Machine Learning Platform Engineer, AI Evaluation Platform (All levels)

Apple
Seattle, United States of America2025-12-12

About the job

Join Apple Services Engineering to build the next generation of AI evaluation systems. We are seeking machine learning platform engineers at multiple levels (Mid-Level to Principal) to architect and build high-availability services and internal tools that enable self-service evaluation at scale. You will partner with researchers to operationalize their innovations, transforming complex workflows into intuitive, developer-first platforms. We are looking for builders who thrive in the ambiguity of new initiatives and are passionate about creating scalable infrastructure.

Responsibilities

System Design & Implementation: Design, code, and ship high-quality Python services. For senior candidates: Lead the architecture for the core evaluation engine and distributed services. For mid-level candidates: Own the end-to-end implementation of specific features and API endpoints.

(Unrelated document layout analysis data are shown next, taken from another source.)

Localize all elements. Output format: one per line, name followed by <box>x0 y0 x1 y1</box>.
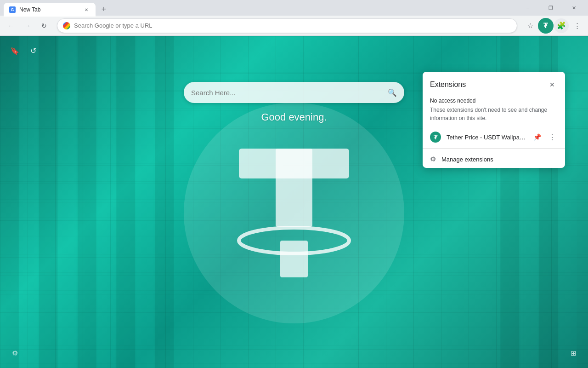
bookmark-icon-button[interactable]: 🔖 <box>7 43 22 58</box>
svg-rect-2 <box>39 36 57 368</box>
tab-title: New Tab <box>19 6 79 13</box>
manage-extensions-label: Manage extensions <box>441 156 493 163</box>
tab-strip: G New Tab ✕ + <box>4 0 517 16</box>
extension-item-tether[interactable]: ₮ Tether Price - USDT Wallpaper... 📌 ⋮ <box>423 128 565 146</box>
top-left-icons: 🔖 ↺ <box>7 43 40 58</box>
svg-rect-7 <box>136 36 154 368</box>
tether-ext-name: Tether Price - USDT Wallpaper... <box>447 134 528 141</box>
svg-rect-5 <box>97 36 115 368</box>
extensions-header: Extensions ✕ <box>423 72 565 94</box>
tether-extension-button[interactable]: ₮ <box>538 18 553 33</box>
svg-rect-1 <box>20 36 38 368</box>
search-bar[interactable]: 🔍 <box>184 82 404 103</box>
maximize-button[interactable]: ❐ <box>540 0 561 16</box>
manage-extensions-item[interactable]: ⚙ Manage extensions <box>423 150 565 168</box>
toolbar-actions: ☆ ₮ 🧩 ⋮ <box>523 18 584 33</box>
svg-rect-4 <box>78 36 96 368</box>
settings-icon-button[interactable]: ⚙ <box>7 346 22 361</box>
toolbar: ← → ↻ ☆ ₮ 🧩 ⋮ <box>0 16 588 36</box>
search-button[interactable]: 🔍 <box>388 88 397 97</box>
back-button[interactable]: ← <box>4 18 18 33</box>
reload-button[interactable]: ↻ <box>37 18 51 33</box>
browser-frame: G New Tab ✕ + − ❐ ✕ ← → ↻ ☆ ₮ 🧩 ⋮ <box>0 0 588 368</box>
tether-logo-svg <box>230 139 358 287</box>
bottom-right-icons: ⊞ <box>566 346 581 361</box>
svg-rect-3 <box>59 36 76 368</box>
apps-icon-button[interactable]: ⊞ <box>566 346 581 361</box>
bottom-left-icons: ⚙ <box>7 346 22 361</box>
tether-ring <box>538 18 554 34</box>
ext-divider <box>423 148 565 149</box>
tether-circle <box>184 103 404 323</box>
window-controls: − ❐ ✕ <box>517 0 584 16</box>
pin-icon: 📌 <box>533 133 541 141</box>
title-bar: G New Tab ✕ + − ❐ ✕ <box>0 0 588 16</box>
svg-rect-6 <box>116 36 135 368</box>
ext-more-button[interactable]: ⋮ <box>547 132 558 143</box>
search-container: 🔍 <box>184 82 404 103</box>
no-access-title: No access needed <box>423 94 565 106</box>
tether-ext-icon: ₮ <box>430 132 441 143</box>
tab-favicon: G <box>9 6 16 13</box>
more-options-button[interactable]: ⋮ <box>570 18 584 33</box>
active-tab[interactable]: G New Tab ✕ <box>4 3 96 17</box>
google-icon <box>63 22 70 29</box>
close-button[interactable]: ✕ <box>563 0 584 16</box>
tab-close-button[interactable]: ✕ <box>83 6 90 13</box>
svg-rect-34 <box>280 241 308 277</box>
address-input[interactable] <box>74 22 511 29</box>
bookmark-star-button[interactable]: ☆ <box>523 18 537 33</box>
extensions-close-button[interactable]: ✕ <box>547 79 558 90</box>
svg-rect-0 <box>0 36 19 368</box>
history-icon-button[interactable]: ↺ <box>26 43 40 58</box>
minimize-button[interactable]: − <box>517 0 538 16</box>
forward-button[interactable]: → <box>20 18 35 33</box>
no-access-desc: These extensions don't need to see and c… <box>423 106 565 128</box>
extensions-puzzle-button[interactable]: 🧩 <box>554 18 569 33</box>
address-bar[interactable] <box>57 18 517 33</box>
search-input[interactable] <box>191 89 384 97</box>
svg-rect-32 <box>276 149 312 227</box>
svg-rect-8 <box>155 36 174 368</box>
extensions-title: Extensions <box>430 80 466 89</box>
manage-gear-icon: ⚙ <box>430 155 436 163</box>
extensions-panel: Extensions ✕ No access needed These exte… <box>423 72 565 168</box>
new-tab-button[interactable]: + <box>97 3 110 16</box>
greeting-text: Good evening. <box>261 111 327 123</box>
new-tab-page: 🔍 Good evening. 🔖 ↺ ⚙ ⊞ Extensions ✕ No … <box>0 36 588 368</box>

Technical Leadership & Collaboration: Mentor junior engineers, conduct code reviews, and drive technical decision-making. Foster a culture of technical excellence and rapid delivery through example and collaboration.

Operationalizing Science: Partner closely with Applied Scientists to translate novel metrics, judge prompts, and scoring algorithms into scalable, production-grade services. Create frameworks to evaluate not just simple responses, but also multi-turn agent trajectories and tool usage.

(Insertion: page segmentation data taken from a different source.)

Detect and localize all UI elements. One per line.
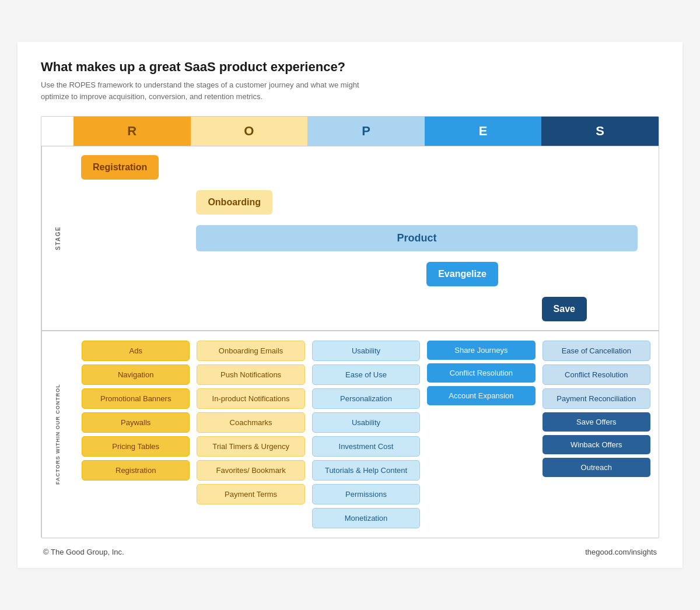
factor-p-personalization: Personalization [312, 388, 420, 409]
factor-p-ease-of-use: Ease of Use [312, 364, 420, 385]
column-header-r: R [74, 117, 191, 146]
factors-col-e: Share Journeys Conflict Resolution Accou… [424, 338, 538, 531]
stage-empty-p1 [309, 152, 424, 183]
stage-onboarding-cell: Onboarding [193, 187, 308, 218]
stage-empty-r3 [78, 222, 193, 254]
footer: © The Good Group, Inc. thegood.com/insig… [41, 548, 659, 556]
stage-empty-p4 [309, 259, 424, 289]
factor-s-save-offers: Save Offers [542, 412, 650, 432]
stage-evangelize-cell: Evangelize [424, 259, 538, 289]
column-header-s: S [541, 117, 659, 146]
stage-empty-r2 [78, 187, 193, 218]
stage-registration-cell: Registration [78, 152, 193, 183]
factor-o-payment-terms: Payment Terms [197, 484, 304, 504]
factors-col-r: Ads Navigation Promotional Banners Paywa… [78, 338, 193, 531]
stage-row-label: STAGE [41, 146, 74, 330]
stage-evangelize-badge: Evangelize [426, 262, 498, 286]
factor-r-navigation: Navigation [82, 364, 190, 385]
main-grid: R O P E S STAGE Registration [41, 116, 659, 538]
factor-p-monetization: Monetization [312, 508, 420, 528]
factors-section: FACTORS WITHIN OUR CONTROL Ads Navigatio… [41, 331, 659, 538]
factor-s-winback-offers: Winback Offers [542, 435, 650, 454]
factor-s-ease-cancellation: Ease of Cancellation [542, 341, 650, 361]
factor-s-payment-reconciliation: Payment Reconciliation [542, 388, 650, 409]
factor-r-promo-banners: Promotional Banners [82, 388, 190, 409]
factor-p-permissions: Permissions [312, 484, 420, 504]
factor-r-registration: Registration [82, 460, 190, 481]
stage-section: STAGE Registration Onboarding [41, 146, 659, 331]
factor-p-investment-cost: Investment Cost [312, 436, 420, 457]
factor-o-inproduct-notifications: In-product Notifications [197, 388, 304, 409]
factor-o-coachmarks: Coachmarks [197, 412, 304, 433]
stage-empty-e5 [424, 294, 538, 324]
stage-empty-p2 [309, 187, 424, 218]
stage-empty-s4 [539, 259, 654, 289]
stage-empty-e2 [424, 187, 538, 218]
footer-right: thegood.com/insights [585, 548, 657, 556]
stage-empty-p5 [309, 294, 424, 324]
factors-row-label: FACTORS WITHIN OUR CONTROL [41, 331, 74, 538]
stage-onboarding-badge: Onboarding [196, 190, 272, 215]
stage-empty-o1 [193, 152, 308, 183]
factor-o-trial-timers: Trial Timers & Urgency [197, 436, 304, 457]
column-header-e: E [425, 117, 542, 146]
page-title: What makes up a great SaaS product exper… [41, 59, 659, 75]
factor-e-conflict-resolution: Conflict Resolution [427, 363, 535, 383]
factor-e-account-expansion: Account Expansion [427, 386, 535, 405]
stage-registration-badge: Registration [81, 155, 159, 180]
stage-save-cell: Save [539, 294, 654, 324]
column-header-row: R O P E S [41, 117, 659, 146]
page-subtitle: Use the ROPES framework to understand th… [41, 79, 368, 102]
factors-col-p: Usability Ease of Use Personalization Us… [309, 338, 424, 531]
column-header-p: P [307, 117, 425, 146]
column-header-o: O [191, 117, 308, 146]
stage-empty-o4 [193, 259, 308, 289]
factor-o-push-notifications: Push Notifications [197, 364, 304, 385]
factor-r-ads: Ads [82, 341, 190, 361]
factor-o-onboarding-emails: Onboarding Emails [197, 341, 304, 361]
stage-content: Registration Onboarding [74, 146, 659, 330]
stage-product-badge: Product [196, 225, 637, 251]
footer-left: © The Good Group, Inc. [43, 548, 124, 556]
factors-col-o: Onboarding Emails Push Notifications In-… [193, 338, 308, 531]
stage-empty-s2 [539, 187, 654, 218]
factors-cols: Ads Navigation Promotional Banners Paywa… [74, 331, 659, 538]
stage-save-badge: Save [542, 297, 587, 321]
factor-r-paywalls: Paywalls [82, 412, 190, 433]
stage-empty-r4 [78, 259, 193, 289]
page-container: What makes up a great SaaS product exper… [18, 42, 682, 568]
factor-r-pricing-tables: Pricing Tables [82, 436, 190, 457]
factor-p-tutorials: Tutorials & Help Content [312, 460, 420, 481]
stage-empty-o5 [193, 294, 308, 324]
factor-p-usability2: Usability [312, 412, 420, 433]
factors-col-s: Ease of Cancellation Conflict Resolution… [539, 338, 654, 531]
header-spacer [41, 117, 74, 146]
factor-e-share-journeys: Share Journeys [427, 341, 535, 360]
factor-s-conflict-resolution: Conflict Resolution [542, 364, 650, 385]
stage-empty-s1 [539, 152, 654, 183]
factor-s-outreach: Outreach [542, 458, 650, 477]
stage-empty-e1 [424, 152, 538, 183]
stage-empty-r5 [78, 294, 193, 324]
stage-product-cell: Product [193, 222, 654, 254]
factor-o-favorites-bookmark: Favorites/ Bookmark [197, 460, 304, 481]
factor-p-usability1: Usability [312, 341, 420, 361]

System Integration: Serve as a technical bridge between the research organization and the broader engineering ecosystem, ensuring our tools integrate seamlessly with existing ML infrastructure and developer workflows.

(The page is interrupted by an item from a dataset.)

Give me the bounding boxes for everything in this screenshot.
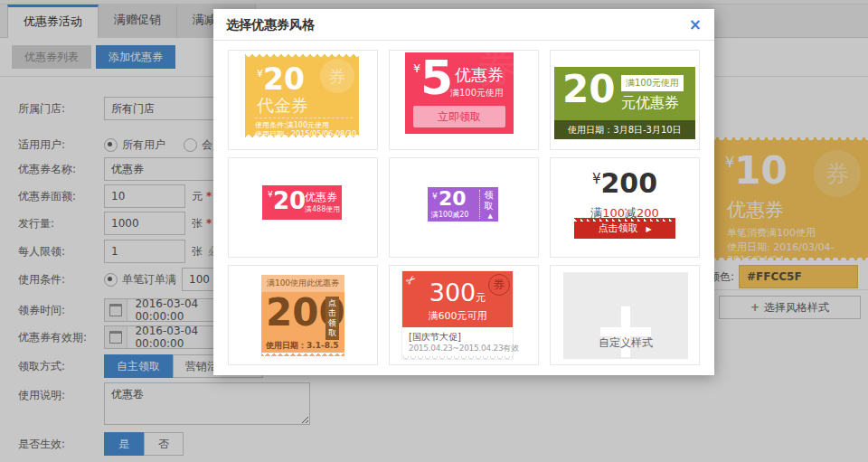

Engineering Rigor: Champion the software development lifecycle (SDLC) for the team, writing comprehensive automated testing (CI/CD), and instrumenting monitoring to ensure high availability and reliability.

Qualifications

Minimum

2+ years of hands-on software engineering experience (or Master's degree with relevant project experience). Note: We are hiring across multiple seniority levels; expectations will scale with experience.

Strong proficiency in the Python ecosystem (e.g., FastAPI, Pydantic, Pandas). You are capable of writing production-grade code and contributing to architectural discussions on day one.

Customer Obsession & Product Thinking: Experience acting as a technical partner to internal customers. You can translate vague requirements from other teams into concrete engineering specifications.

Demonstrated experience partnering with Data Scientists or Researchers: You have the ability to navigate the ambiguity of research workflows and operationalize scientific code.

Functional literacy in AI/ML concepts: You understand the fundamental lifecycle of machine learning (datasets, training vs. inference, evaluation metrics) and can discuss the engineering challenges involved in serving models.

Strong expertise in API Design & Internal Tools: You have built APIs that other developers rely on, with a focus on versioning, backward compatibility, and developer experience.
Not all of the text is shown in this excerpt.